Page images and extracted text
*-*-*

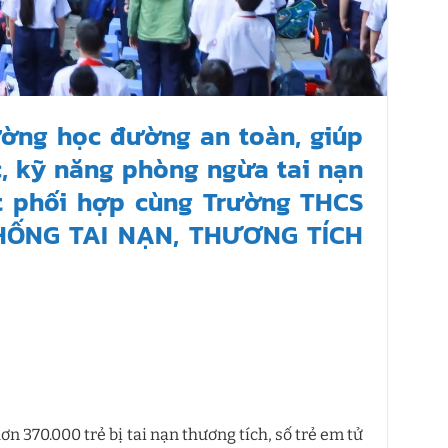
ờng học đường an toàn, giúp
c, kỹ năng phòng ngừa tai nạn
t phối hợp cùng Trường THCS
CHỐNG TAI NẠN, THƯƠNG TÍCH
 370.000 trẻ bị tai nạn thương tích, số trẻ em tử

*-*-*

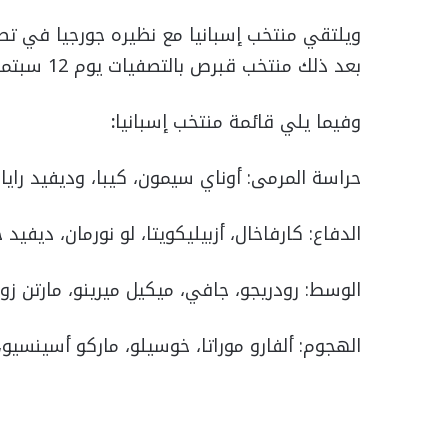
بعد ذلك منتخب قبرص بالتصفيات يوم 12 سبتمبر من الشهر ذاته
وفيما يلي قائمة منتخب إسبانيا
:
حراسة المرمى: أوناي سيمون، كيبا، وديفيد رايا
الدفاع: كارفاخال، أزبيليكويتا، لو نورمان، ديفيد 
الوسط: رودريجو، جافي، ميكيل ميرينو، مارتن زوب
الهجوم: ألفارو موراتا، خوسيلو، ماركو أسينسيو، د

*-*-*

# [Your goal]
All lines above from the one containing "ờng học đường an toàn, giúp" to the one containing "370.000 trẻ bị" must be repeated exactly, both lines included, and no others.

# [Answer section]
ờng học đường an toàn, giúp
c, kỹ năng phòng ngừa tai nạn
t phối hợp cùng Trường THCS
CHỐNG TAI NẠN, THƯƠNG TÍCH
 370.000 trẻ bị tai nạn thương tích, số trẻ em tử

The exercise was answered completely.